Collected data entries

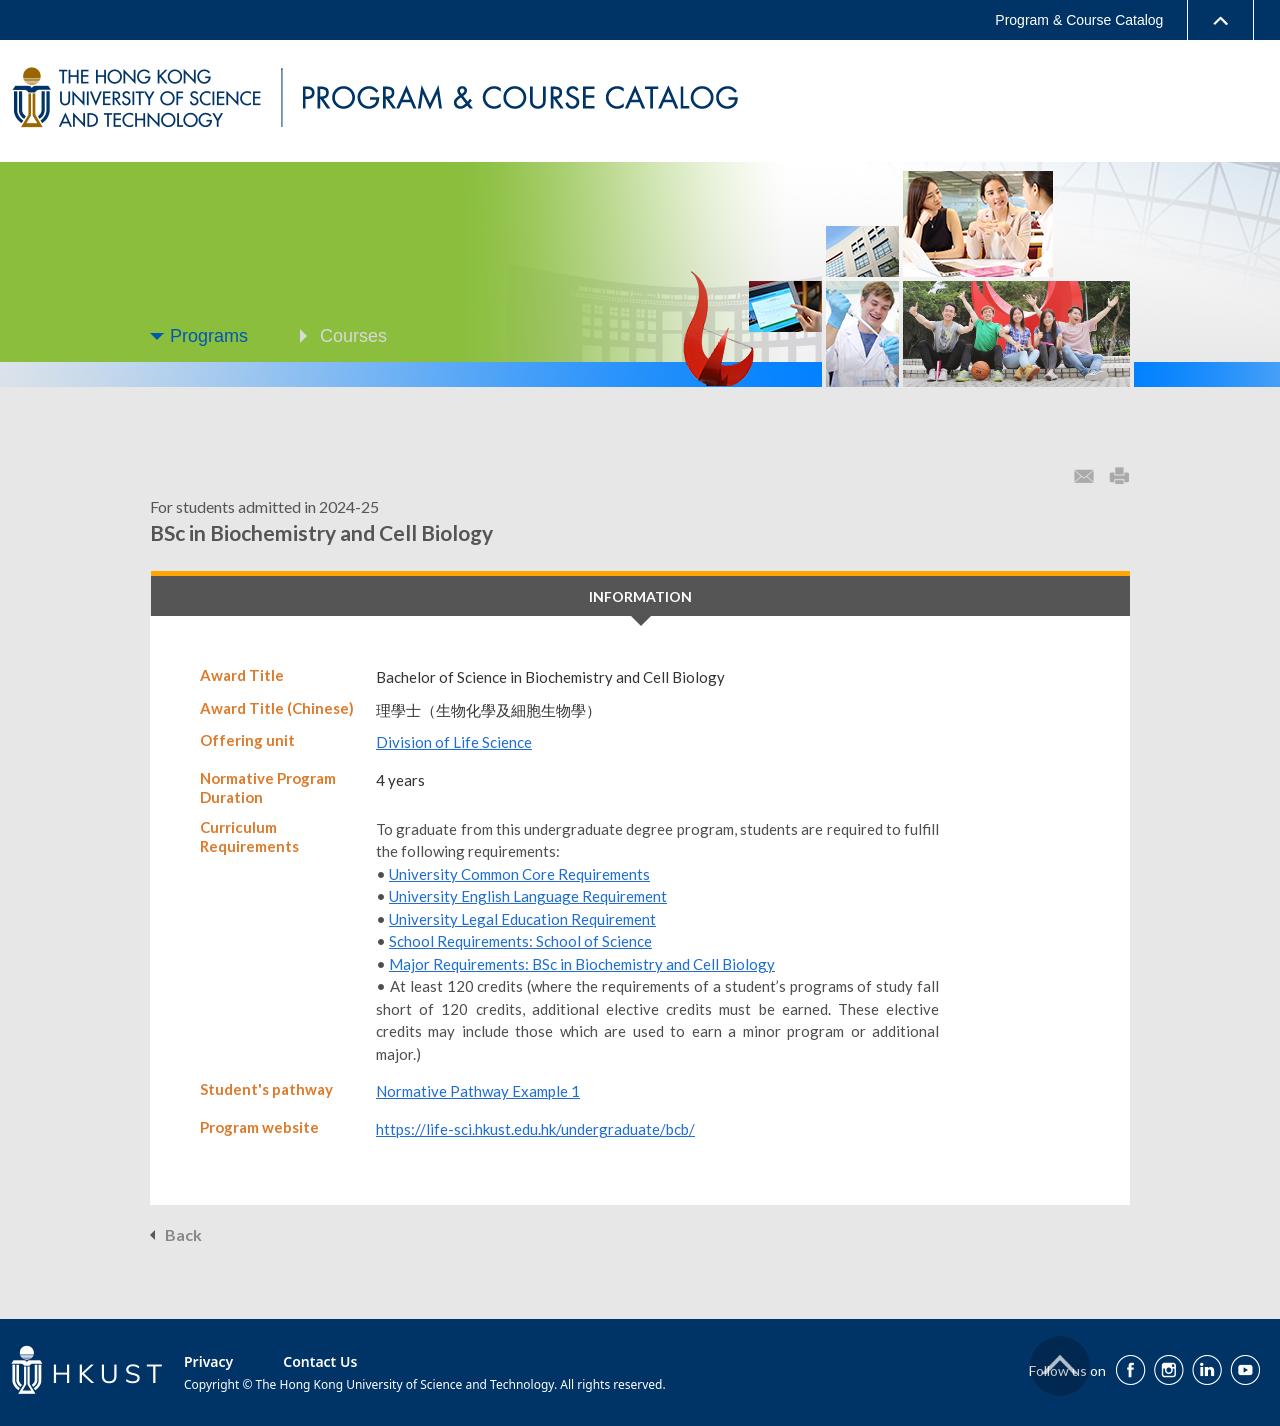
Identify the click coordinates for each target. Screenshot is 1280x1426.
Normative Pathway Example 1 (478, 1091)
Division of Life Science (454, 742)
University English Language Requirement (528, 896)
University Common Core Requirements (519, 874)
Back (183, 1234)
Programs (209, 336)
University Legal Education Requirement (522, 919)
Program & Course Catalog (1079, 20)
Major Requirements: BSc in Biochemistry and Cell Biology (582, 964)
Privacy (208, 1361)
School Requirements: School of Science (520, 941)
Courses (353, 336)
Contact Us (320, 1361)
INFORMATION (640, 596)
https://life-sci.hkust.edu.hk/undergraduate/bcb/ (535, 1129)
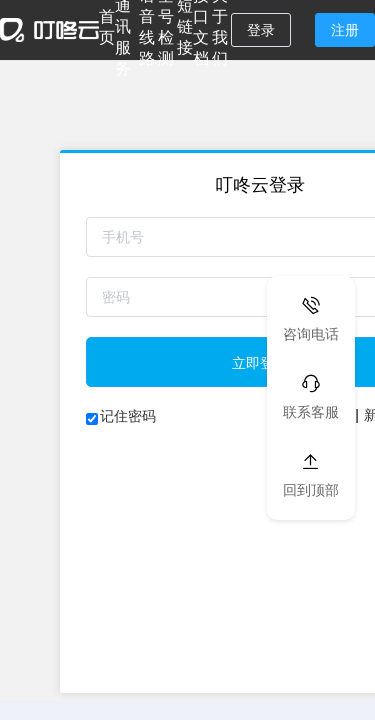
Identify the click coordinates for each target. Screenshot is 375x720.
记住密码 (128, 416)
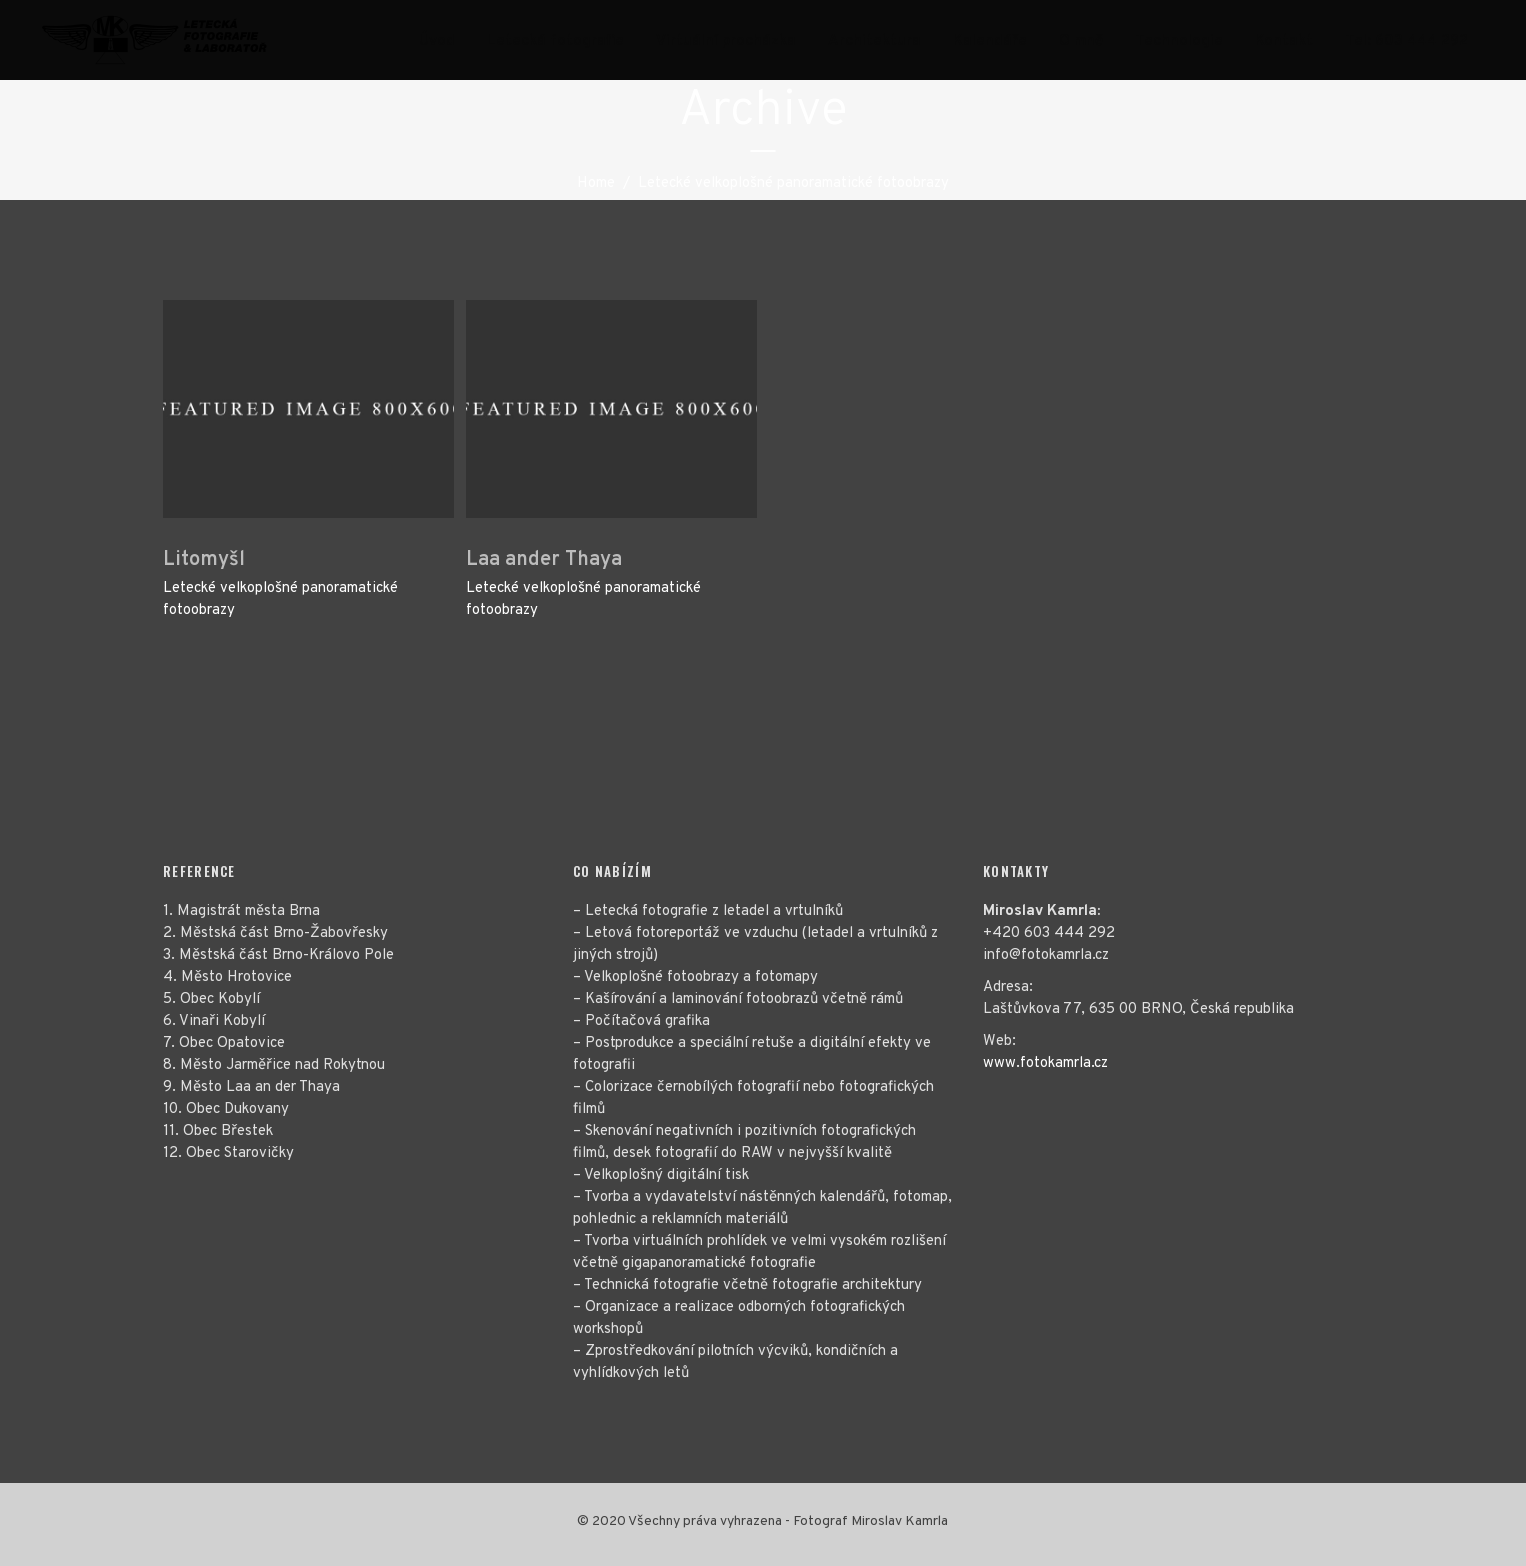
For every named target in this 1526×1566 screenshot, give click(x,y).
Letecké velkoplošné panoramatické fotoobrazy (280, 599)
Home (596, 183)
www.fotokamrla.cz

What the task asks — Every line from the one holding "School Requirements: School" through the last line of the entries above, and nothing else, is to be restated word for word. Pictures stay out.

Worked solution —
School Requirements: School of Science (520, 941)
Courses (353, 336)
Contact Us (320, 1361)
INFORMATION (640, 596)
https://life-sci.hkust.edu.hk/undergraduate/bcb/ (535, 1129)
Identify the click coordinates for each target. Screenshot is 375x720.
记住密码 (128, 416)
For every named target in this 1526×1566 screenshot, give click(x,y).
Letecké velkoplošné panoramatické fotoobrazy (280, 599)
Home (596, 183)
www.fotokamrla.cz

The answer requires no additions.